--- DATA SUPPLIED ---
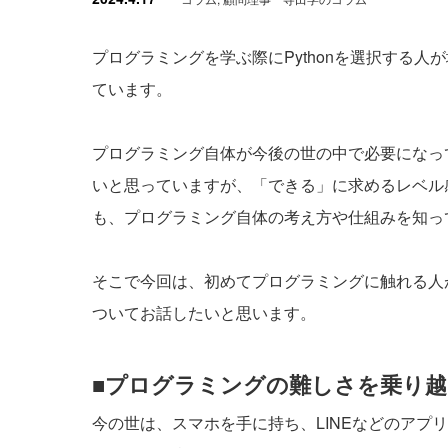
プログラミングを学ぶ際にPythonを選択する
ています。
プログラミング自体が今後の世の中で必要になっ
いと思っていますが、「できる」に求めるレベル
も、プログラミング自体の考え方や仕組みを知っ
そこで今回は、初めてプログラミングに触れる人が
ついてお話したいと思います。
■プログラミングの難しさを乗り
今の世は、スマホを手に持ち、LINEなどのアプ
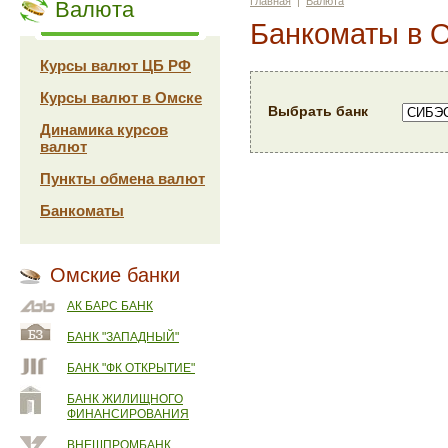
Главная
|
Валюта
Валюта
Банкоматы в 
Курсы валют ЦБ РФ
Курсы валют в Омске
Выбрать банк
Динамика курсов
валют
Пункты обмена валют
Банкоматы
Омские банки
АК БАРС БАНК
БАНК "ЗАПАДНЫЙ"
БАНК "ФК ОТКРЫТИЕ"
БАНК ЖИЛИЩНОГО
ФИНАНСИРОВАНИЯ
ВНЕШПРОМБАНК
---
If a line holds the string "Курсы", it counts; please state how many such lines there are in the data, with nothing more.

2